A third candidate in the attorney general race, Sean Patrick Maloney, represents a congressional district in upstate New York, where Teachout’s support was strongest in her 2014 run against Cuomo. He is seen as a Teachout spoiler, and his ability to siphon votes away from her may prove decisive. Her campaign has blasted him for endorsing a Republican for state Senate four years ago.
Teachout’s campaign has touted its refusal to take corporate money to contrast it with the James operation, which has gotten a fundraising boost from Cuomo and the companies who back his machine. The Times argued that James’s ties to Cuomo rendered her less likely to be able to take Albany on.
Ms. James has for decades been a standout fighter for tenants, children and other vulnerable New Yorkers. But she has embraced political contributions from donors to Mr. Cuomo, who held a fund-raiser for her earlier this summer.

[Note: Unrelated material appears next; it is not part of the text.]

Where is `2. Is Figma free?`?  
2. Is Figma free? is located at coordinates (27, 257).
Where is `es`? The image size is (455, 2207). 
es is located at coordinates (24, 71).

Ms. James has countered that she is “unbossed and unbought,” and described suggestions she is too close to Mr. Cuomo as “disrespectful,” insinuating that they are asked only because she is poised to become the first black woman to win statewide office. But given the political landscape in New York and elsewhere, the state attorney must be absolutely independent. Such political contributions could become a conflict of interest for any candidate.
Cuomo, according to multiple news reports, endorsed James for attorney general after she agreed not to seek the endorsement of the Working Families Party, with which she had long been allied. Cuomo is in a feud with the WFP over its support of his gubernatorial challenger, Cynthia Nixon. James acknowledged for the first time on Wednesday that Cuomo “had a conversation with me” about the WFP endorsement. (Her campaign did not comment in time for publication.)

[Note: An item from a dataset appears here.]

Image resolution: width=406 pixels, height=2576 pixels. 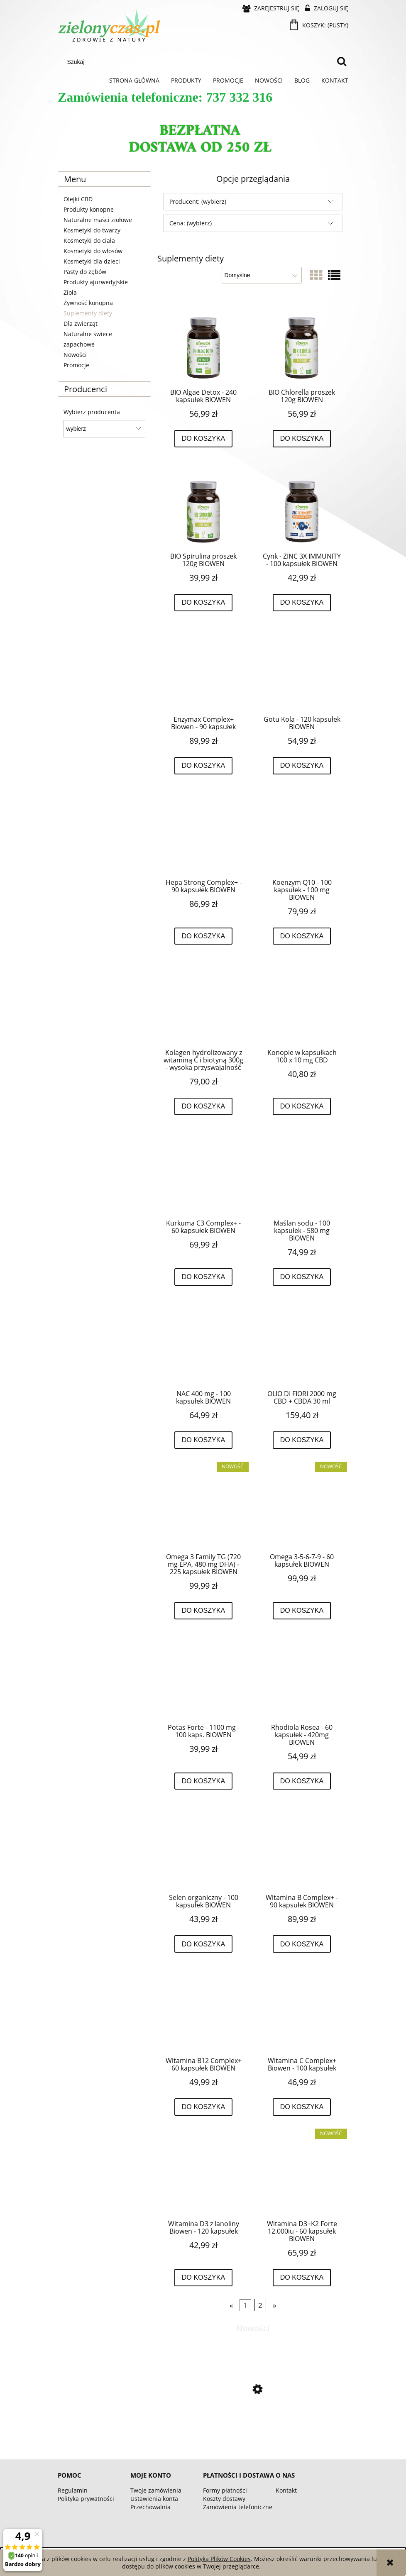 What do you see at coordinates (302, 506) in the screenshot?
I see `[Przejdź do produktu Cynk - ZINC 3X IMMUNITY - 100 kapsułek BIOWEN]` at bounding box center [302, 506].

Teachout said that independence from Cuomo is key because he has shown a willingness to intervene in corruption investigations, particularly by shutting down the Moreland Commission. But, she said, he never legally rescinded some of its authority, so the next attorney general will be able to bring it back. “There’s existing authority both under an existing executive order to investigate corruption in Albany, which Andrew never formally rescinded, Executive Order 106, and that order was actually the order that created the Moreland Commission. He shut it down in a press conference, but he never formally rescinded the order and I’m fully ready to use that,” she said.
The “gold standard,” Teachout said, “is a full legislative grant of authority, criminal and civil, to look into Albany corruption.” While her opponents agree with her on this, she said what sets her apart is that she’s the only candidate willing to confront Cuomo over it.

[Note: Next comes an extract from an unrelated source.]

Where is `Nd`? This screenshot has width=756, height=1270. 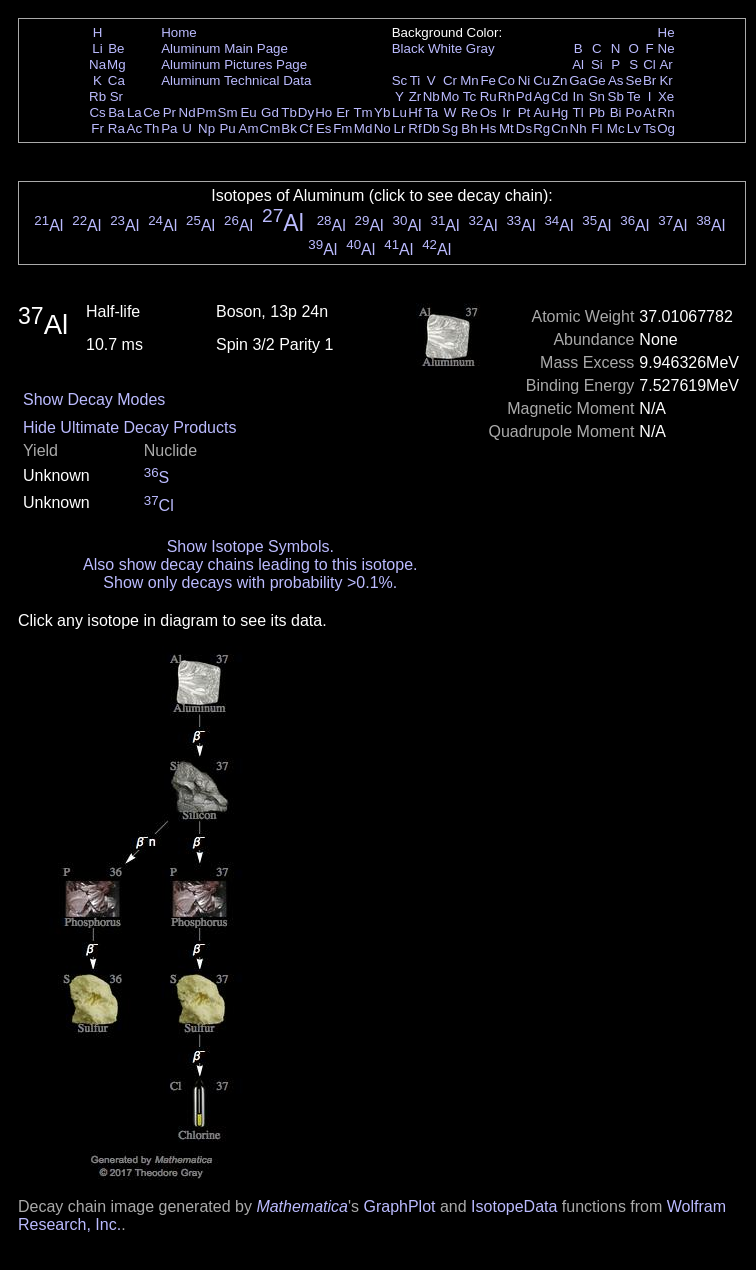 Nd is located at coordinates (187, 112).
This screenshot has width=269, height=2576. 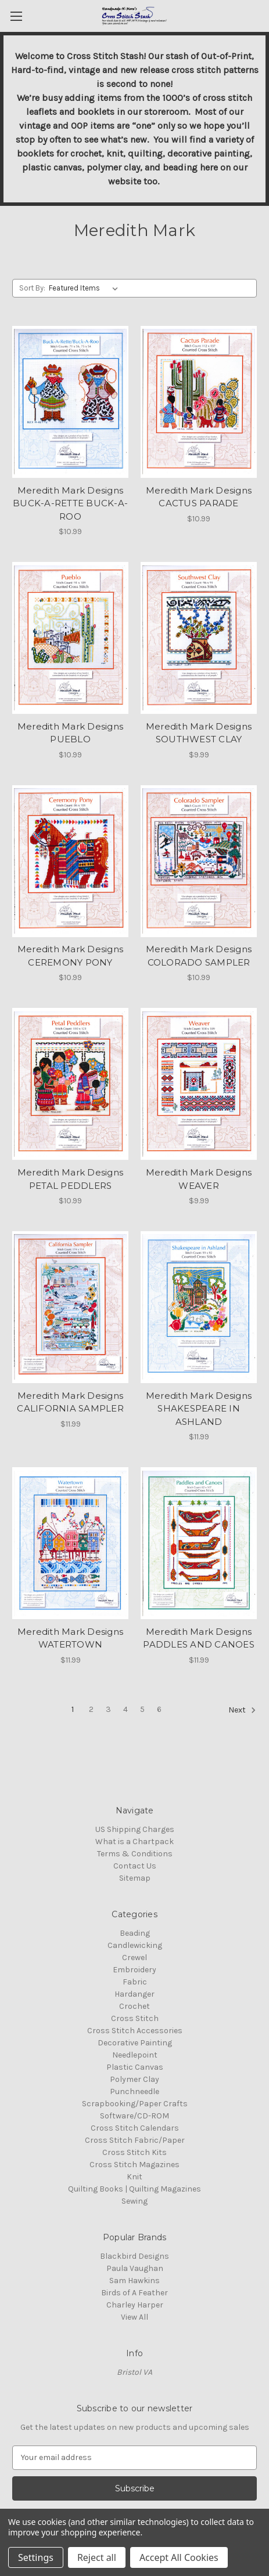 What do you see at coordinates (134, 1994) in the screenshot?
I see `Hardanger` at bounding box center [134, 1994].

“The glaring absence is the willingness to turn around and face Andrew Cuomo squarely and say, ‘Start the Moreland–restart the Moreland Commission tomorrow,’” she said. “It’s a marker of independence that is going to be necessary because there’ll be a thousand more moments where the attorney general is called upon to speak up to the governor, whether that be Governor Cuomo, or Governor Nixon, and be very clear about the authority that she needs, and you’ve got to know that your attorney general is not going to hesitate to publicly ask for that authority and to force the governor to justify why he or she isn’t giving it, instead of to quietly make backroom deals.”
Update: August 26, 2018
On Sunday, The Daily News also endorsed Teachout, after opposing her against Cuomo in 2014.